Al abandonar el teatro, probablemente para siempre, Frances había sentido que cerraba las puertas a un posible romance o una relación seria.

Y Julia... Frances pensó que debía de encontrarse bastante sola en la última planta de aquella casa atestada y ruidosa, donde los jóvenes la llamaban «vieja», o incluso «vieja fascista». Escuchaba música clásica por la radio y leía. Sin embargo, de vez en cuando salía, y por lo visto iba a ese lugar.

Julia llevaba un traje azul pastel y un sombrero malva con —por supuesto—un pequeño velo de tul. Sus guantes estaban sobre la mesa. Su amigo, un señor canoso y bien conservado, presentaba un aspecto tan elegante y anticuado como ella. Se levantó y se inclinó sobre la mano de Julia, rozándola con los labios. Ella sonrió y saludó agachando brevemente la cabeza. Cuando él se hubo marchado, la cara de Julia se recompuso, adoptando una expresión que Frances habría calificado de estoicismo. Había disfrutado de una hora de libertad y ahora regresaría a casa, o quizá fuese a hacer algunas compras. ¿Quién se ocupaba de Sylvia? Andrew debía de encontrarse en casa. Aunque Frances no había vuelto a entrar en su habitación, estaba convencida de que pasaba muchas horas a solas allí, fumando y leyendo.

Era viernes. Preveía que esa noche habría un montón de sillas apiñadas alrededor de la mesa a la hora de la cena. Sería una ocasión especial, y todo el mundo lo sabía, incluida la pandilla de Saint Joseph, porque Frances había telefoneado a Colin para comunicarle que Sylvia bajaría a cenar y encargarle que se asegurase de que todos la llamaran por su nombre.

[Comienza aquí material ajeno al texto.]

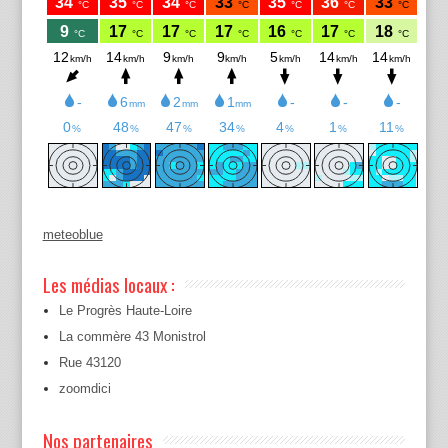
meteoblue
Les médias locaux :
Le Progrès Haute-Loire
La commère 43 Monistrol
Rue 43120
zoomdici
Nos partenaires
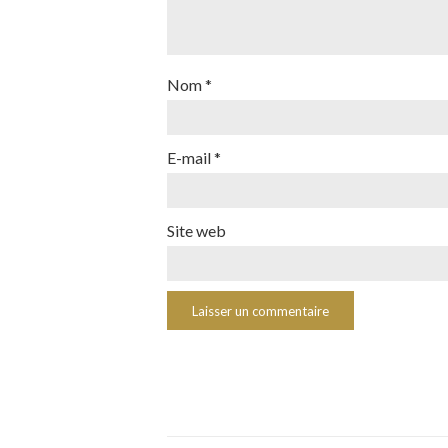
Nom
*
E-mail
*
Site web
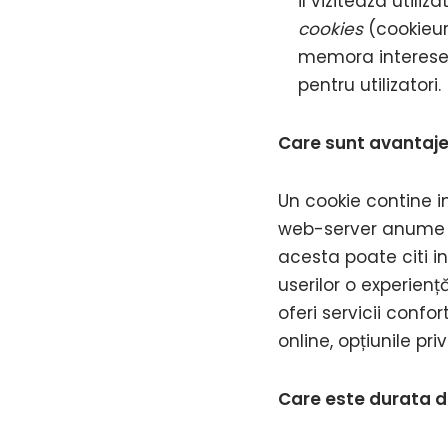
il viziteaza util
cookies
(cookieur
memora interesele 
pentru utilizatori.
Care sunt avantajel
Un cookie contine in
web-server anume (
acesta poate citi i
userilor o experienț
oferi servicii confor
online, opțiunile pr
Care este durata d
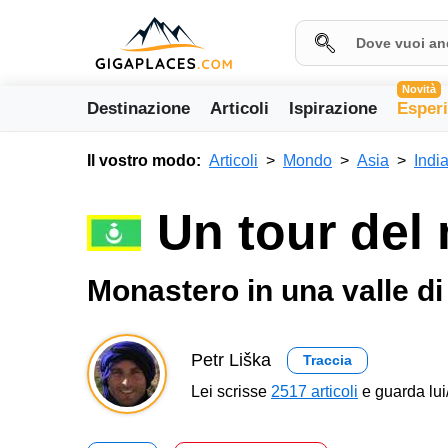
Novità
Destinazione
Articoli
Ispirazione
Esper
Il vostro modo:
Articoli
Mondo
Asia
Indi
Un tour del
Monastero in una valle d
Petr Liška
Traccia
Lei scrisse
2517 articoli
e guarda lui/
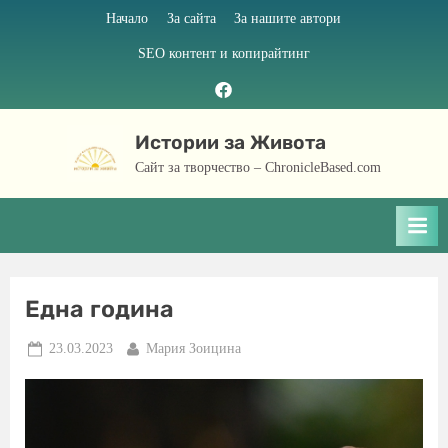
Skip
Начало
За сайта
За нашите автори
to
SEO контент и копирайтинг
content
Facebook
page
Истории за Живота
Сайт за творчество – ChronicleBased.com
Една година
Posted
By
23.03.2023
Мария Зоицина
on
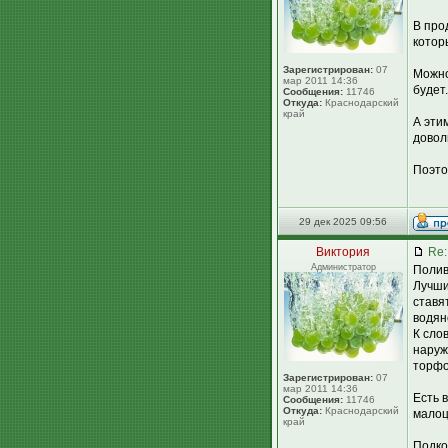
В про
котор
Зарегистрирован:
07
Можно
мар 2011 14:36
будет.
Сообщения:
11746
Откуда:
Краснодарский
край
А эти
довол
Поэто
29 дек 2025 09:56
Виктория
Re:
Администратор
Полив
Лучши
ставя
водян
К сло
наруж
торфо
Зарегистрирован:
07
мар 2011 14:36
Есть 
Сообщения:
11746
Откуда:
Краснодарский
малоц
край
Подко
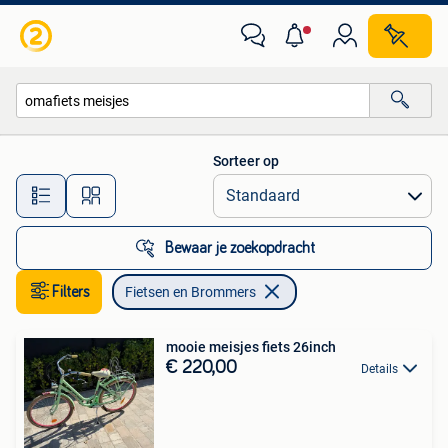
Fietsen en Brommers
Sorteer op
Alle afstanden…
Bewaar je zoekopdracht
Filters
Fietsen en Brommers
mooie meisjes fiets 26inch
€ 220,00
Details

—Y pídeles que se comporten con tacto, Colin.

—Gracias por confiar tanto en nosotros —había respondido él.

Su protector afecto hacia Sophie se había convertido en amor, y en Saint Joseph todos los tenían por pareja. «Una pareja de tortolitos», había dicho Geoffrey con magnanimidad, ya que lo más probable era que estuviese celoso. De él siempre cabía esperar una actitud caballerosa, a pesar de los hurtos..., de que fuera un ladrón. No podía decir lo mismo de Rose, cuya envidia de Sophie se reflejaba en sus ojos y en su semblante lleno de rencor.

Querida Tía Vera: Nuestros dos hijos se niegan a volver al instituto. El varóntiene quince años. La chica, dieciséis. Estuvieron haciendo novillos durante meses sin que nos enterásemos. Luego la policía nos informó de que pasaban mucho tiempo con gente poco recomendable. Ahora prácticamente no vienen a casa. ¿Qué podemos hacer?

Sophie había anunciado que no volvería al colegio después de Navidad, pero quizá cambiara de idea sólo para estar con Colin. No obstante, él aseguraba que le iba mal y que no quería presentarse a los exámenes finales, previstos para el verano. Tenía dieciocho años. Se quejaba de que los exámenes eran una estupidez y él demasiado mayor para ir a la escuela. Rose —de la que Frances no era responsable— había abandonado los estudios. Y James también. Sylvia llevaba meses sin asistir a clase. Geoffrey sacaba buenas notas, como siempre, y todo parecía indicar que sería el único que se presentaría a los exámenes. Daniel lo haría sólo por imitarlo, si bien no era tan listo como su ídolo. Jill pasaba más tiempo en casa que en el instituto. Lucy, de Dartington, también se presentaría y era evidente que aprobaría con calificaciones brillantes.